Советский режим был очень хорош — но только для большевиков.
Из
гостиницы на Крещатике нас выкинули через несколько
дней, дав на сборы два часа, потому что властям нужно было размещать войска,
лавиной прибывавшие в Киев. Действительно, у дверей гостиницы человек триста
красноармейцев ожидали, растянувшись на тротуарах, когда жильцы освободят свои
номера. Нам даже не позволили толком собрать пожитки, и не успели мы закрыть
чемоданы, как в нашу комнату ворвалось девять солдат: ни на что
не взглянув, они побросали свои котомки и рухнули спать по углам. Один, самый
доброжелательный, а может, меньше всех уставший, помог нам отнести вещи вниз;
так мы, не успев понять, что к чему, оказались на обочине тротуара со своим
баулом, без денег, без малейшего представления о том, куда идти.
Осознав,
что мы, как бездомные псы, стоим на семи ветрах, под открытым небом, Соле, всегда более решительная, чем я, поставила вопрос
ребром:
—
Так продолжаться не может, Хуан. Мы изо всех сил старались жить по-человечески,
как жили всегда, но так мы точно пропадем.
—
И что я могу сделать?
—
Прекратить заниматься ерундой и жить, как все. Мы здесь больше не артисты, не
испанцы, не буржуи, никто. Здесь ни у кого нет права на пропитание, кроме
пролетариев и большевиков, а мы теперь пролетарии и большевики похлеще прочих.
—
Соле, но как? Я не могу
взять револьвер и заняться конфискацией просто потому, что я угнетенный
пролетарий.
—
Ты можешь поступить, как наши земляки. Вельдемар и
Вико тоже артисты, они работают на Советы, и им хорошо платят. Клоуны Армандо и Сереп вступили в
профсоюз артистов цирка, который занял здание “Гиппо-Палас”,
и живут припеваючи в квартире бывшего импресарио.
—
Я не вижу способа организовать профсоюз артистов кабаре и оккупировать
какое-нибудь из них. Ты ведь знаешь, что большевики и слышать не хотят о
кабаре.
—
Мы можем стать артистами цирка. Вступим в профсоюз, будем служить большевикам,
как им нравится, и пусть они нас кормят. Не хотим же мы умереть с голоду только
потому, что нам не повезло родиться большевиками. Мы и в Испании не родились
сеньорами, но ублажали их, чтобы заработать на хлеб.
И
мы отправились в “Хиппо-Палас”. <…>
Благодаря
помощи нашего земляка, клоуна Серепа, который стал
важной шишкой в цирковом профсоюзе, нам удалось поселиться вместе с остальными
артистами цирка. <…> Профсоюз организовывал концерты под опекой
большевистских властей, а выручка делилась между всеми. Меня назначили
кассиром, и я тоже получал свою долю. Однако всем артистам присвоили категории.

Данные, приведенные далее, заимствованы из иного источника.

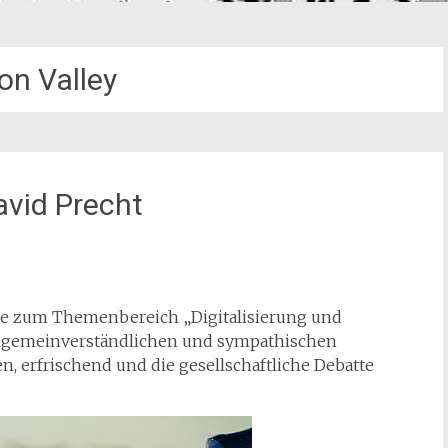
con Valley
avid Precht
dere zum Themenbereich „Digitalisierung und
allgemeinverständlichen und sympathischen
, erfrischend und die gesellschaftliche Debatte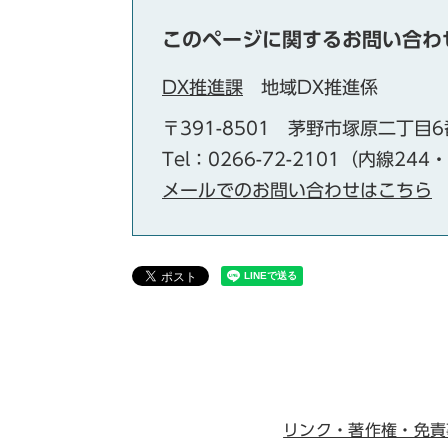
このページに関するお問い合わ
DX推進課
地域DX推進係
〒391-8501
茅野市塚原二丁目6
Tel：0266-72-2101（内線244
メールでのお問い合わせはこちら
リンク・著作権・免責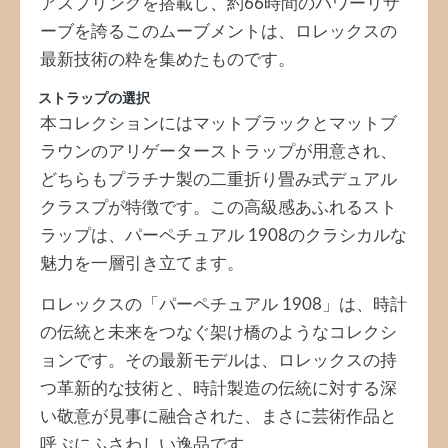
アスプリングを搭載し、約66時間のパワーリザ
ーブを誇るこのムーブメントは、ロレックスの
最新技術の粋を集めたものです。
ストラップの選択
本コレクションにはマットブラックとマットブ
ラウンのアリゲーターストラップが用意され、
どちらもプラチナ製の二重折り畳み式デュアル
クラスプが特徴です。この高級感あふれるスト
ラップは、パーペチュアル 1908のクラシカルな
魅力を一層引き立てます。
ロレックスの「パーペチュアル 1908」は、時計
の伝統と未来をつなぐ架け橋のようなコレクシ
ョンです。その最新モデルは、ロレックスの持
つ革新的な技術と、時計製造の伝統に対する深
い敬意が見事に融合された、まさに芸術作品と
呼ぶにふさわしい逸品です。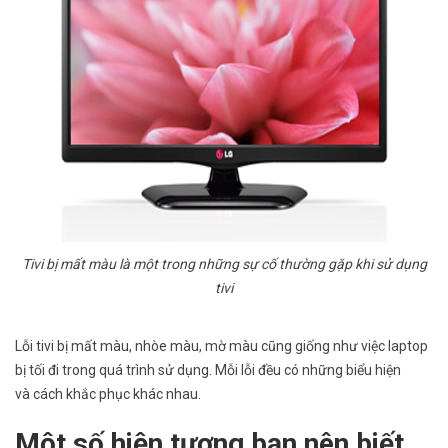
Tivi bị mất màu là một trong những sự cố thường gặp khi sử dụng
tivi
Lỗi tivi bị mất màu, nhòe màu, mờ màu cũng giống như việc laptop
bị tối đi trong quá trình sử dụng. Mỗi lỗi đều có những biểu hiện
và cách khắc phục khác nhau.
Một số hiện tượng bạn nên biết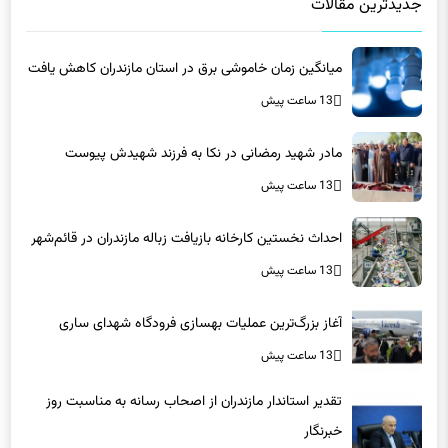
جدیدترین مقالات
میانگین زمان خاموشی برق در استان مازندران کاهش یافت
13 ساعت پیش
مادر شهید رمضانی در نکا به فرزند شهیدش پیوست
13 ساعت پیش
احداث نخستین کارخانه بازیافت زباله مازندران در قائم‌شهر
13 ساعت پیش
آغاز بزرگ‌ترین عملیات بهسازی فرودگاه شهدای ساری
13 ساعت پیش
تقدیر استاندار مازندران از اصحاب رسانه به مناسبت روز
خبرنگار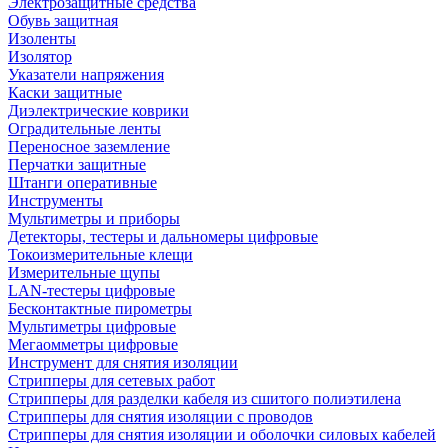
Электрозащитные средства
Обувь защитная
Изоленты
Изолятор
Указатели напряжения
Каски защитные
Диэлектрические коврики
Оградительные ленты
Переносное заземление
Перчатки защитные
Штанги оперативные
Инструменты
Мультиметры и приборы
Детекторы, тестеры и дальномеры цифровые
Токоизмерительные клещи
Измерительные щупы
LAN-тестеры цифровые
Бесконтактные пирометры
Мультиметры цифровые
Мегаомметры цифровые
Инструмент для снятия изоляции
Стрипперы для сетевых работ
Стрипперы для разделки кабеля из сшитого полиэтилена
Cтрипперы для снятия изоляции с проводов
Стрипперы для снятия изоляции и оболочки силовых кабелей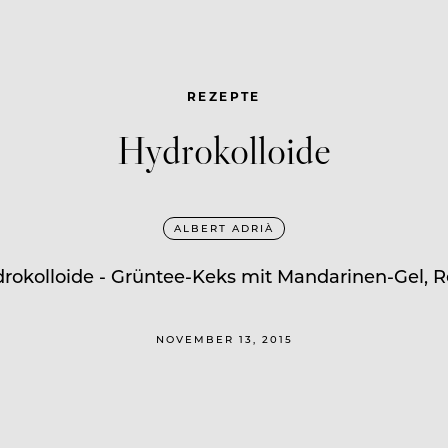
REZEPTE
Hydrokolloide
ALBERT ADRIÀ
drokolloide - Grüntee-Keks mit Mandarinen-Gel, R
NOVEMBER 13, 2015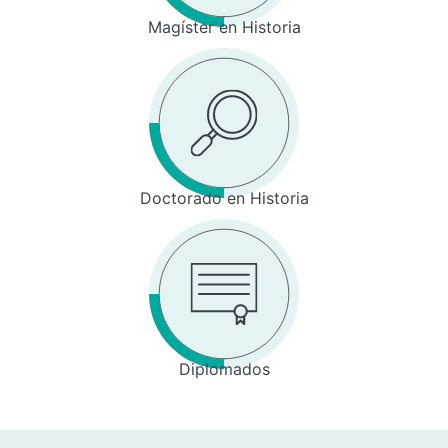
Magíster en Historia
Doctorado en Historia
Diplomados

Определяли их на профсоюзных собраниях при помощи системы баллов. Я состоял в
профсоюзе, но категории не имел.
Наш
профсоюз активно поддерживал коммунистов. Сначала в партии не числился никто,
кроме борцов греко-римского стиля, но постепенно большевиками стали многие,
некоторые даже заняли важные должности в советской бюрократии. Один
японец-жонглер пошел работать в ЧК[8].
Некоторые стали комиссарами.
Когда
войска атамана Петлюры подошли совсем близко и большевикам понадобились
дополнительные силы, нас мигом призвали в армию. На фронт отправили рабочих
всех профсоюзов Киева, но нас, цирковых, хоть и мобилизовали, определили на
работу в тылу. Вот так, нежданно-негаданно, я в одночасье стал красноармейцем.
Оружия у нас не было. Все наше вооружение состояло из бумажки, подписанной и
выданной нам советскими властями вместе с назначением. Некоторые циркачи
приняли свои роли красноармейцев очень близко к сердцу, защищали революцию с
оружием в руках и остались служить в армии. Я благоразумно не заходил далеко.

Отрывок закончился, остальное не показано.